Turns Out No One’s Buying All Those Communities on EBay
The media jumped to high alert late last year when, one by one, a string of Northern California towns went up for sale on EBay, the online auction company.
Soon, eight towns in the West were on the block, and a new phenomenon seemed to be born. But four months later, the properties -- including Bridgeville, Carlotta and Platina, just miles apart on California 36 near here -- remain unsold.
Offerings other than the woodsy hamlets of the north were the desert outpost of Amboy in San Bernardino County, three Nevada ghost towns and the Old West village of Langtry, Texas.
Like a mobbed open house that empties without a buyer in sight, the EBay listings have fizzled.One real estate agent suggested that the war in Iraq may have distracted potential buyers. More likely, said another, people like to see, touch and smell the property they are going to buy, not click images on their computers.
Chris Larsen of Sunset Realty in Arcata said two weeks ago that a $1.78-million deal for Bridgeville would be sealed by Friday. That didn’t happen. “I don’t know,” she said Friday. “It just takes time.” Larsen has been telling reporters since February that the close of escrow was imminent.

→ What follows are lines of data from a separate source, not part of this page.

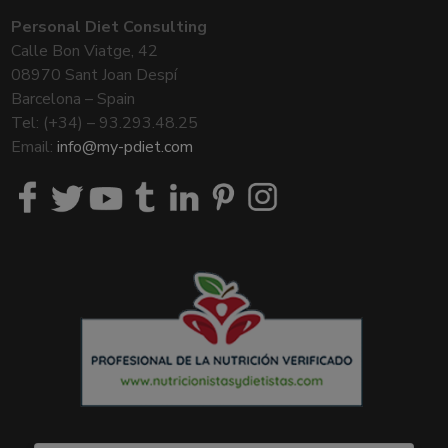
Personal Diet Consulting
Calle Bon Viatge, 42
08970 Sant Joan Despí
Barcelona – Spain
Tel: (+34) – 93.293.48.25
Email:
info@my-pdiet.com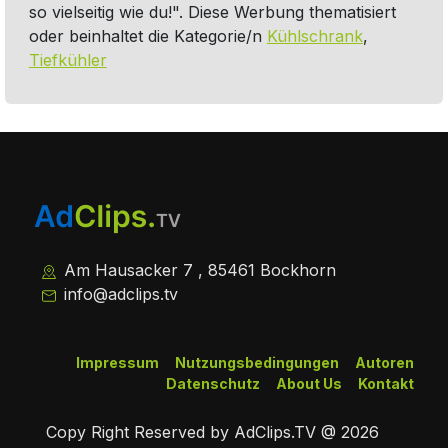
so vielseitig wie du!". Diese Werbung thematisiert
oder beinhaltet die Kategorie/n
Kühlschrank
,
Tiefkühler
Am Hausacker 7 , 85461 Bockhorn
info@adclips.tv
Impressum
Nutzungsbedingungen
Autoren
Datenschutz
About Us
Kontakt
Copy Right Reserved by AdClips.TV @ 2026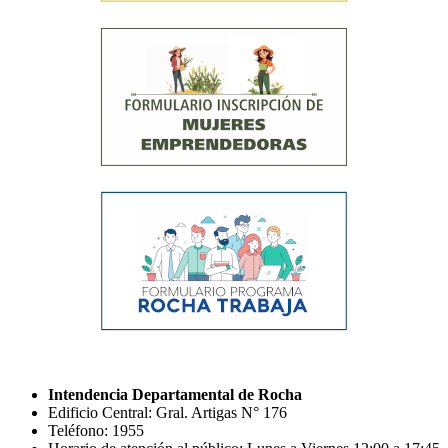
Intendencia Departamental de Rocha
Edificio Central: Gral. Artigas N° 176
Teléfono: 1955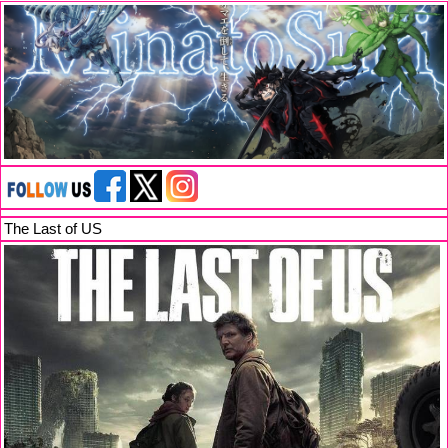
The Last of US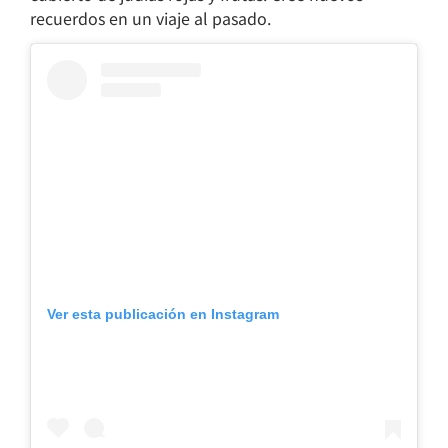
recuerdos en un viaje al pasado.
Ver esta publicación en Instagram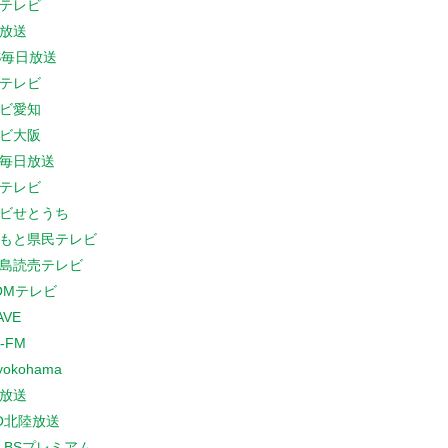
テレビ
放送
S毎日放送
テレビ
ビ愛知
ビ大阪
B毎日放送
テレビ
ビせとうち
もと県民テレビ
島読売テレビ
COMテレビ
AVE
-FM
yokohama
放送
O北陸放送
K BSプレミアム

Bridgeville, a tiny spot of land on two-lane California 36 in Humboldt County went on sale just before Christmas. The novel computerized marketing plan inspired newspaper articles across the country.
Contrary to reports at the time, Bridgeville -- which features 82 acres of scenic land, plus a number of sad-looking buildings and a cemetery -- was not the first town offered for sale on the Internet auction site. That distinction falls to the ghost town of Danville, Nev., which appeared on EBay five days earlier and attracted a number of potential buyers, but comparatively little media attention.
A man who answered the phone at the home of Bridgeville’s owner, Elizabeth Lapple, told a reporter he wasn’t talking.
“I was never in favor of listing this on EBay,” said Trish Rippie, a real estate agent for the Danville property co-owned by her ex-husband, Michael. “I thought it was a big waste of time.”
Silver miners, the only ones likely to be interested in the isolated property, will pay attention to Danville when the silver market rebounds, she said.
The Carlotta auction, which ended in March, attracted a corporate buyer from the Los Angeles area, but the company decided to buy property in Oregon instead, said real estate broker Sandra Spalding.
Carlotta, another faded burg on California 36, about 25 miles southeast of Eureka, once boasted the proud Carlotta Hotel, a destination for tourists until it burned to the ground in 1995.
The town’s owner, Angelo Batini, said he was “very happy” it hadn’t sold. “I’m not making that mistake anymore,” said Batini, 70, adding that he believes Carlotta was underpriced at a little more than $1 million and will go for more if broken into pieces.
Besides, Batini said, he’s happy. “My wife has horses; I have a nice workshop in back. We have chicken pens, pheasant pens. The river is right on our doorstep. I love it here.”
The third California town to list itself on EBay also lies, in a strange coincidence, on California 36 -- 70 miles east along the winding road from Bridgeville.
Platina, a former mining town named for the platinum found there, features a store, a tavern, several residential rentals, a post office, a water system and 66 acres.
Yvonne Mills, who bought the land 19 years ago, listed her town on EBay for $600,000 after watching as the bidding for Bridgeville sent bids spiraling $1 million over the asking price.
That listing ended in February with Platina unsold.
“I still have some people trying to get some financing going,” Mills said, but added that she was not optimistic.
The latest town to show up on EBay was the Mojave Desert town of Amboy, on Route 66 about 78 miles from Barstow. It was listed on the auction site for $1.9 million about seven weeks ago, but no bids topped $1 million, said Rob McManus, estate director for Dilbeck Realtors of San Marino.
“We went on just about the time of the war on Iraq, and I think it had a significant effect on the auction,” McManus said. “People’s hearts and minds were somewhere else.”
Real estate auctions are commonplace, but trying to sell homes and land -- much less a whole town -- over the Internet is not a good bet, said Walter Molony, a spokesman with the National Assn. of Realtors.
“People want to see a property,” Molony said. “They want to feel it. It’s not the same thing as buying books.”
Then again, the motors category on EBay started out very small too, said an EBay spokesman, Kevin Pursglove.
“I think we thought that selling cars on the Internet wouldn’t be the most practical idea, simply because people like to kick the tires,” Pursglove said. Now, EBay reports $3 billion in car sales a year.